Isobolographic analysis of this study revealed the synergistic interaction between intrathecal WIN 55,212-2 and clonidine, and between intrathecal WIN 55,212-2 and neostigmine during phase 1 and 2 in the formalin test. These results indicate that spinal combination of WIN 55,212-2 with clonidine or neostigmine can augment the antinociceptive effect of each drug alone, in both an acute nociceptive state and a tissue-injury state evoked by formalin stimulus. Although a pharmacologic interaction between two kinds of drugs is most likely complicated to characterize, several explanations could be possible for this synergy. First, drugs may interact by altering the kinetics of each other. One agent may alter the actions of the other agent at the receptor or channel. Second, such interaction may occur when both drugs affect different critical points along a common pathway. 33Cannabinoids, clonidine, and neostigmine act on receptors that are G-protein coupled.
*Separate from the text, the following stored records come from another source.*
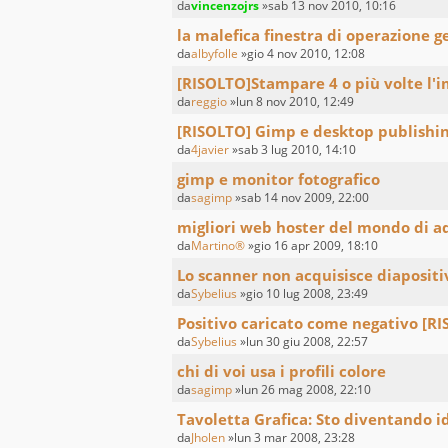
da
vincenzojrs
»sab 13 nov 2010, 10:16
la malefica finestra di operazione g
da
albyfolle
»gio 4 nov 2010, 12:08
[RISOLTO]Stampare 4 o più volte l'
da
reggio
»lun 8 nov 2010, 12:49
[RISOLTO] Gimp e desktop publishi
da
4javier
»sab 3 lug 2010, 14:10
gimp e monitor fotografico
da
sagimp
»sab 14 nov 2009, 22:00
migliori web hoster del mondo di a
da
Martino®
»gio 16 apr 2009, 18:10
Lo scanner non acquisisce diapositi
da
Sybelius
»gio 10 lug 2008, 23:49
Positivo caricato come negativo [R
da
Sybelius
»lun 30 giu 2008, 22:57
chi di voi usa i profili colore
da
sagimp
»lun 26 mag 2008, 22:10
Tavoletta Grafica: Sto diventando id
da
Jholen
»lun 3 mar 2008, 23:28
Hence, the action of these three agents may independently alter intracellular second messenger systems coupled with G-protein activation and mediate a synergistic interaction. 34Third, functional interaction may result from distinct drug effects at separate anatomic sites that may act independently and together to inhibit spinal nociceptive processing. 35As mentioned previously, cannabinoids, clonidine, and neostigmine possesses both presynaptic and postsynaptic actions. Therefore, simultaneous engagement of presynatptic and postsynaptic mechanisms may augment the antinociceptive action produced by either drug acting at one site independently. 36
Clinically, spinal cannabinoids are not yet available. However, in the future they can be used with clonidine or neostigmine to manage pain because their combination with clonidine or neostigmine may provide a decreased dose of either drug or an increased maximum achievable. Taken together, intrathecal WIN 55,212-2, clonidine, and neostigmine reduce the pain behavior evoked by formalin stimulus, and WIN 55,212-2 interacts with clonidine or neostigmine in a synergistic fashion. Spinal CB1 receptor, but not CB2 receptor, is involved in the antinociception of intrathecal WIN 55,212-2.